**WHAT TO WORK ON**.
What is needed is an exact copy of the data below, pictures excluded.

··· MATERIAL PROVIDED

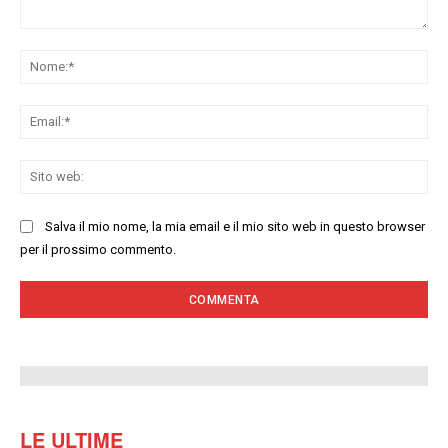
Commenta:
No
Ema
Sit
we
Salva il mio nome, la mia email e il mio sito web in questo browser
per il prossimo commento.
LE ULTIME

······

**SOLUTION FOR THIS TASK**.
Commenta:
No
Ema
Sit
we
Salva il mio nome, la mia email e il mio sito web in questo browser
per il prossimo commento.
LE ULTIME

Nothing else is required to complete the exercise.